O problema que ninguém resolveu ainda
Você já tentou usar um assistente de IA para algo realmente útil, como monitorar gastos no cartão ou criar um app funcional? Na prática, a maioria falha depois de alguns minutos. O Google I/O 2026 tentou mostrar que aprendeu com isso. E, em parte, conseguiu.
O fato: Google I/O 2026 foi dominado por agentes
A conferência deste ano girou em torno de agentes de IA que rodam em segundo plano, modelos mais rápidos e a promessa de criar apps sem escrever código. Os destaques: Gemini 3.5 Flash (já disponível), Gemini Omni Flash (geração de vídeo multimodal), Gemini Spark (agente sempre ativo) e vibe-coding de apps Android direto do AI Studio.

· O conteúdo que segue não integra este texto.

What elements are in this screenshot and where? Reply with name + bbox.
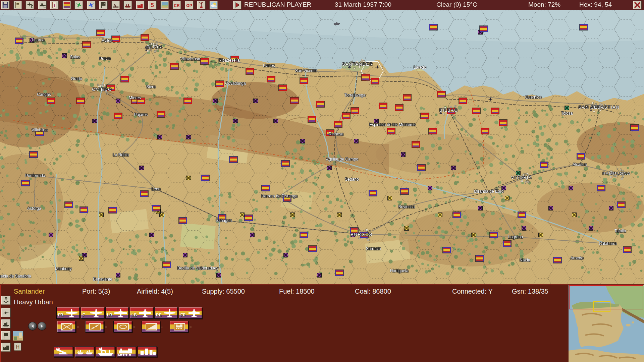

Como funciona: visão de operador
O Gemini 3.5 Flash é o novo modelo padrão do app Gemini e do AI Mode na Pesquisa. O Google afirma que é significativamente mais rápido e melhor em tarefas agênticas – ou seja, executar sequências de ações sem intervenção. A arquitetura parece usar um mecanismo de inferência otimizado, provavelmente com atenção esparsa e quantização para reduzir latência.
O Gemini Spark é o mais ambicioso: roda 24/7 em máquinas virtuais na Google Cloud, conectado a Workspace e apps de terceiros. Na prática, você delega tarefas como “monitore taxas escondidas no meu cartão” e o agente age. O custo de VM por mês não foi divulgado, mas estimo que fique entre US$ 5 e US$ 20 por agente – inviável para uso em massa se não houver um modelo freemium.

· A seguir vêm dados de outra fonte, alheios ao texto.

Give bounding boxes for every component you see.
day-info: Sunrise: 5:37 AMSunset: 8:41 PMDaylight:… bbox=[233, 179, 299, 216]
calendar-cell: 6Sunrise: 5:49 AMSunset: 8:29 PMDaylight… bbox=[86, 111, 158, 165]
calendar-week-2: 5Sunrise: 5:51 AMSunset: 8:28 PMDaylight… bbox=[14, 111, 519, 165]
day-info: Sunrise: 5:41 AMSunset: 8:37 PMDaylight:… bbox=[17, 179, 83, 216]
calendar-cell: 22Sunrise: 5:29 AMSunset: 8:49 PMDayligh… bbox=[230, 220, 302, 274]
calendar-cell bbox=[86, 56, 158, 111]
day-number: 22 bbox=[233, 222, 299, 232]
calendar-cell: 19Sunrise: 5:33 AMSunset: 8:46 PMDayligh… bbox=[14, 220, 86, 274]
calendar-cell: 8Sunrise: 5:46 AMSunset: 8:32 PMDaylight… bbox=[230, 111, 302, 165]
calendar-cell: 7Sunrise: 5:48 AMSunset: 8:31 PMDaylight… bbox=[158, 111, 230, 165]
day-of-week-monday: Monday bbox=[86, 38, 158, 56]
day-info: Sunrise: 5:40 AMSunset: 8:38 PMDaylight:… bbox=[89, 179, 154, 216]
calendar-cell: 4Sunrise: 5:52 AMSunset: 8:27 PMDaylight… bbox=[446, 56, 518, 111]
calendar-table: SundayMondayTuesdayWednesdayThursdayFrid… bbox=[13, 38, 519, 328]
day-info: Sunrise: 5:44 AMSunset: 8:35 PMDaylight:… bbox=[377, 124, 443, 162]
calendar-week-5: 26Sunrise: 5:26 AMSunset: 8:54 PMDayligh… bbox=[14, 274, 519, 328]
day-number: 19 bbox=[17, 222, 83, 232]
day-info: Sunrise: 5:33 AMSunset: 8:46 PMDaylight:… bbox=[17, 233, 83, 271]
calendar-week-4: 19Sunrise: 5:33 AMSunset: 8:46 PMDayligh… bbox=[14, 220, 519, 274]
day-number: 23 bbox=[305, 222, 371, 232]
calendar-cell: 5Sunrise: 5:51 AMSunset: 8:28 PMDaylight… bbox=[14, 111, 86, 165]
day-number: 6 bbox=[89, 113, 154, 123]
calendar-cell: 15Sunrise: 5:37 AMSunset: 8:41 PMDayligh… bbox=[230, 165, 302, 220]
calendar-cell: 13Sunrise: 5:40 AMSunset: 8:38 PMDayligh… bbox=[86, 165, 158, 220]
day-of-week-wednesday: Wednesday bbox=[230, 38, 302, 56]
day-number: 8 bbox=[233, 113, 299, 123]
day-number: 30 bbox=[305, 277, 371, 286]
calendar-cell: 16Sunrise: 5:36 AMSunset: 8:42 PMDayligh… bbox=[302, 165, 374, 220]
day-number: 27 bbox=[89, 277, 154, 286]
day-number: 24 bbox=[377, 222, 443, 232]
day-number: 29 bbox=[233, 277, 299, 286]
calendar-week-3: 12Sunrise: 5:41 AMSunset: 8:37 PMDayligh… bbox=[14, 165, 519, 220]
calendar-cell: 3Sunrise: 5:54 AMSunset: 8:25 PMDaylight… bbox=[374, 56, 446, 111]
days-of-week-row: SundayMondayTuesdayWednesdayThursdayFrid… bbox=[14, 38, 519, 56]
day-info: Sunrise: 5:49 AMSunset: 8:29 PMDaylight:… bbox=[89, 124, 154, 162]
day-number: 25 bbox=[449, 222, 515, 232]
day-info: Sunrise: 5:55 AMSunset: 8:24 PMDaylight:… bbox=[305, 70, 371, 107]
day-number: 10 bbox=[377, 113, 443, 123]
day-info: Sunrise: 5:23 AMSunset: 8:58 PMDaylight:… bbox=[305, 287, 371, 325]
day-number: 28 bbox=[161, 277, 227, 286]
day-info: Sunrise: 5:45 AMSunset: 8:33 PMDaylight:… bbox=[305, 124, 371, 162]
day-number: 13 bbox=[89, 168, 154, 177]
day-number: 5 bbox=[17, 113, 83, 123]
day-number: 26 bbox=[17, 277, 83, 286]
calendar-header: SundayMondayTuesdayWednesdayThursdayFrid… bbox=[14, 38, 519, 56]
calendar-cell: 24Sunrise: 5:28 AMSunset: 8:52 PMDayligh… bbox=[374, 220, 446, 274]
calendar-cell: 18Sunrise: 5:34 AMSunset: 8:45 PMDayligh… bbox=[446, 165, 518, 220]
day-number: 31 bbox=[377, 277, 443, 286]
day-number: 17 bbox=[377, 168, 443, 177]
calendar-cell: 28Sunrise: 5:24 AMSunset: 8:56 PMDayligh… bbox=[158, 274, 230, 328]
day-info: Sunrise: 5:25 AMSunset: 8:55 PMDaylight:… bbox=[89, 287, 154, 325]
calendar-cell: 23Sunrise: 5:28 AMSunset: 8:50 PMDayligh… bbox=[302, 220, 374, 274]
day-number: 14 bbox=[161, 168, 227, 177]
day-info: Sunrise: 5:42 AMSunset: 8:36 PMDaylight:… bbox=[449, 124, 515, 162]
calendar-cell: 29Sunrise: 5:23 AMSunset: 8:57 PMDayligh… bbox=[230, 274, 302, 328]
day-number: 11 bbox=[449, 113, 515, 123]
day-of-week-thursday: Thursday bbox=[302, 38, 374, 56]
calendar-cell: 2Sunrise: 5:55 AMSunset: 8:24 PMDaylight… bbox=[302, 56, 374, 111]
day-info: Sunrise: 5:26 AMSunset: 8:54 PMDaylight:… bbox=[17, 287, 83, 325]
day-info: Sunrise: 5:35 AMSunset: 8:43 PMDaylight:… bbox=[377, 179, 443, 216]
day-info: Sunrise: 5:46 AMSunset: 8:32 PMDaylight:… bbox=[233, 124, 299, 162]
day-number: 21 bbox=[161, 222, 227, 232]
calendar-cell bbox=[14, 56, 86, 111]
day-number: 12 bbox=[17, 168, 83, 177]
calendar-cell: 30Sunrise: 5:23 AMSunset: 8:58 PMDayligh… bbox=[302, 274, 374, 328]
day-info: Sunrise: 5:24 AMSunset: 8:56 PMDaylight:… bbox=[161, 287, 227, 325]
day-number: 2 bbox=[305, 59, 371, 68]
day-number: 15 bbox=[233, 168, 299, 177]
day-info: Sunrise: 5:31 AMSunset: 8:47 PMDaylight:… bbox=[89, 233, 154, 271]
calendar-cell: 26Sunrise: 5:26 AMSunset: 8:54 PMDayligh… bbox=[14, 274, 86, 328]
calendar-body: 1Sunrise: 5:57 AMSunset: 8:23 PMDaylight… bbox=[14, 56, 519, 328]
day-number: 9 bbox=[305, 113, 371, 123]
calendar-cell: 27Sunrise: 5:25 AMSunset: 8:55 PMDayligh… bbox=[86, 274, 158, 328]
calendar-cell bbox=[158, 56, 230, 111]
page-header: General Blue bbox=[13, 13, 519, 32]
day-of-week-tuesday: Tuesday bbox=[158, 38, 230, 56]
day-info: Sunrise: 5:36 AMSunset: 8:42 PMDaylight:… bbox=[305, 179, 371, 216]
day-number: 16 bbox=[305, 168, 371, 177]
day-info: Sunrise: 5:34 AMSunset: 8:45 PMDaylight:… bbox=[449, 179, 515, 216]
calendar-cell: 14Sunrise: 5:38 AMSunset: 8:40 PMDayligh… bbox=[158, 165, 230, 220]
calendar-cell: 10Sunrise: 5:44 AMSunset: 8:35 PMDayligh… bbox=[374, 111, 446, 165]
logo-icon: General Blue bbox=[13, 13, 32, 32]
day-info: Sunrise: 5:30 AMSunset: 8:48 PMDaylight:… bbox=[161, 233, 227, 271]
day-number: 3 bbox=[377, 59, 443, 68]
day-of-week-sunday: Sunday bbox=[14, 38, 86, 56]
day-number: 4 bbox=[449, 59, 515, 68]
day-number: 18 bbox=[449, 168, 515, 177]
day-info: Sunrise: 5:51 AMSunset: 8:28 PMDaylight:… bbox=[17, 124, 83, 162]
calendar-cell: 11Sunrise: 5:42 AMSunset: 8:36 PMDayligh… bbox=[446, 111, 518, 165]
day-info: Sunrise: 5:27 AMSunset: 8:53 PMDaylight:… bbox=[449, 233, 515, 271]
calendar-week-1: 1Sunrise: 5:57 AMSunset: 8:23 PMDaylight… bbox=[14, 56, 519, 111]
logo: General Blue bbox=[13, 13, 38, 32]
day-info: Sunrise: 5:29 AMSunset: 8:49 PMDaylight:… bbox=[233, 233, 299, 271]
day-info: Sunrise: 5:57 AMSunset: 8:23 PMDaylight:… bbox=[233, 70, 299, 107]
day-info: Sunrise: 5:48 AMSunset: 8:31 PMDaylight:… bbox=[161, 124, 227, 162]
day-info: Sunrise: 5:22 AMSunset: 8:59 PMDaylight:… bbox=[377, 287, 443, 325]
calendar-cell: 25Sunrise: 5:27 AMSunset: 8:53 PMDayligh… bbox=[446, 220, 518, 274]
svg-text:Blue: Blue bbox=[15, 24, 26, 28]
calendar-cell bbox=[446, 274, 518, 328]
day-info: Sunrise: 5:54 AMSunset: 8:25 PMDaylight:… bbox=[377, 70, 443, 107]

Vibe-coding: promessa ou perigo?
Criar apps Android inteiros por prompt e publicá-los na Play Store é tentador. O AI Studio agora inclui um emulador Android embutido e suporte a Firebase. O risco? Aplicações geradas por IA podem conter vulnerabilidades ou lógicas quebradas. O Google permite publicar só para amigos e família, o que é um bom primeiro passo.
O que isso muda na prática
- Desenvolvedores: Testem o Gemini 3.5 Flash em tarefas de coding e geração de UI. A velocidade promete reduzir iterações.
- Usuários avançados: Ativem o Spark para automatizar tarefas repetitivas no Gmail e Docs. Mas monitorem o consumo de recursos.
- Empresas: Avaliem o custo-benefício de rodar agentes 24/7 antes de escalar.
Tensão: o Spark escala ou só muda o gargalo?
Um agente sempre ativo é ótimo, mas ele depende de chamadas de API e VMs o tempo todo. O custo de computação pode explodir. E se o agente cometer um erro (como cancelar um serviço errado), quem assume? O Google tem guardrails melhores, mas a confiança ainda é o calcanhar de Aquiles. Minha dúvida real: vale a pena ter um agente rodando 24h para economizar 10 minutos por dia? Para muitos, sim. Mas a conta do cloud vai chegar.
Conclusão
O Google I/O 2026 mostrou que a empresa aposta em agentes que não dormem e modelos que geram vídeo a partir de qualquer entrada. O Gemini 3.5 Flash é um avanço concreto, mas o Spark ainda parece um MVP caro. A pergunta que fica: você confiaria em um agente 24/7 para gerenciar seus dados?